▶ **MATERIAL FOR THIS EXERCISE**:
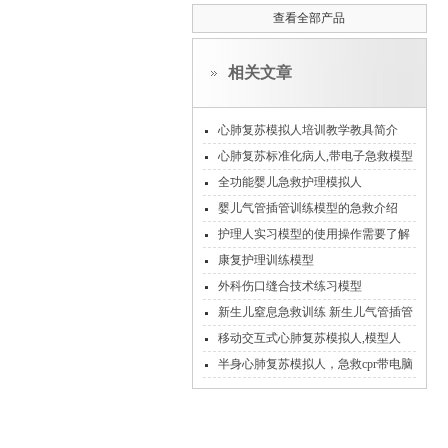
查看全部产品
相关文章
心肺复苏模拟人培训教学教具简介
心肺复苏标准化病人,带电子急救模型
全功能婴儿急救护理模拟人
婴儿气管插管训练模型的急救介绍
护理人实习模型的使用操作需要了解
的知识要点
康复护理训练模型
外科伤口缝合技术练习模型
新生儿窒息急救训练 新生儿气管插管
模型
移动交互式心肺复苏模拟人,模型人
半身心肺复苏模拟人，急救cpr带电脑
打印功能模型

▶ **PROBLEM REQUIREMENTS**: The answer consists of the line holding "全功能婴儿急救护理模拟人" and every line after it up to the end of the records, word for word.

▶ **SOLUTION FOR THIS TASK**:
全功能婴儿急救护理模拟人
婴儿气管插管训练模型的急救介绍
护理人实习模型的使用操作需要了解
的知识要点
康复护理训练模型
外科伤口缝合技术练习模型
新生儿窒息急救训练 新生儿气管插管
模型
移动交互式心肺复苏模拟人,模型人
半身心肺复苏模拟人，急救cpr带电脑
打印功能模型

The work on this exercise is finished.